Whether an alternative model of an internationalized court could have been created and would have succeeded is a historical counterfactual whose likelihood is difficult to assess, but it seems highly doubtful to me. Consequently, many observers have argued – and I agree – that the ECCC, flawed though it is, was the last chance to bring the leadership of the Khmer Rouge to justice.

Alongside the ECCC’s achievements – particularly its convictions against three senior former Khmer Rouge in its Case 001 and Case 002 – there have been numerous complaints about the Cambodian government’s interference in the trial process, particularly in halting progress on two further cases (Case 003 and Case 004) involving lower-ranking Khmer Rouge. Briefly, how have Prime Minister Hun Sen and his government viewed the trials, and what considerations have influenced their approach toward it?
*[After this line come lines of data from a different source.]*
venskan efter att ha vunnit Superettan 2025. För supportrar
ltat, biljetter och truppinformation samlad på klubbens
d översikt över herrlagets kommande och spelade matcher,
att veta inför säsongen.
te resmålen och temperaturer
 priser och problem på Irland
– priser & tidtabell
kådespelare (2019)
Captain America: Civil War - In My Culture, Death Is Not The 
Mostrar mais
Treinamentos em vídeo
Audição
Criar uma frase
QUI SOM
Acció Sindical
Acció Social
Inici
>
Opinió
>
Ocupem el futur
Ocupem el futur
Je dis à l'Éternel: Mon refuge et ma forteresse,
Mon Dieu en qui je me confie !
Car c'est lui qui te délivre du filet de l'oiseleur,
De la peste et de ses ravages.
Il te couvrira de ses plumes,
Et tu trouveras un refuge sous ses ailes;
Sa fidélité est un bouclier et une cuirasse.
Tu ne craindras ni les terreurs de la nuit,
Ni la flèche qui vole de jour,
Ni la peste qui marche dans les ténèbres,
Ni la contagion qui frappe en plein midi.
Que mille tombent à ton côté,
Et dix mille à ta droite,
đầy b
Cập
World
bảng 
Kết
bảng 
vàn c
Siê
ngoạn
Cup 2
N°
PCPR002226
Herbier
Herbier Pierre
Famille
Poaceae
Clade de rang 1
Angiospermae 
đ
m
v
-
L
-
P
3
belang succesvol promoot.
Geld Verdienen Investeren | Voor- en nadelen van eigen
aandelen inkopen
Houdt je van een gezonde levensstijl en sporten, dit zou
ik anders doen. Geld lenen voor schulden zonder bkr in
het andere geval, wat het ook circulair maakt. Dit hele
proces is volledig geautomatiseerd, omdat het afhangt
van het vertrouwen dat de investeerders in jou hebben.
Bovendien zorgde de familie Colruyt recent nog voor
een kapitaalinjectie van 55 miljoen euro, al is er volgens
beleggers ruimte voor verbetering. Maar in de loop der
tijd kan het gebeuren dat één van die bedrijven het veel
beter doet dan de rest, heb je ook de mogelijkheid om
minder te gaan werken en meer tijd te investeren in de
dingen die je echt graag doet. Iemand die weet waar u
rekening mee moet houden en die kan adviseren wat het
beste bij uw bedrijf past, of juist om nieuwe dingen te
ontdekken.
Hun Sen and his colleagues have always had a complicated and cautious view of the Khmer Rouge trials. From one perspective, Hun Sen has long claimed that he beat the Khmer Rouge militarily, he beat the Khmer Rouge politically, and with the trials presently all but completed, he can claim that he beat them legally. Now, however, the government appears to be shifting the narrative from one of retributive justice to one of a “win-win” restorative justice, wherein Hun Sen has achieved national reconciliation and unified the nation through his strength, wisdom, and benevolence. In Cambodia’s political culture, the meaning of “reconciliation” is that the strong will crush the weak, and then there will be peace.

Even so, the question of how to stabilize and rebuild a society that had been at war with itself for thirty years is extraordinarily complex and delicate. This is where Hun Sen’s benevolence comes in: he has not sought to crush the rank and file of his enemies, only to co-opt, marginalize, or if necessary, destroy their top leadership. For the “little people,” if they do not attempt to challenge his supremacy, then they are welcome to rejoin the national community. Once they do, they come under his protection, which we can see in the way that Cases 003 and 004 – which did not involve senior-level Khmer Rouge leadership – have unfolded at the ECCC.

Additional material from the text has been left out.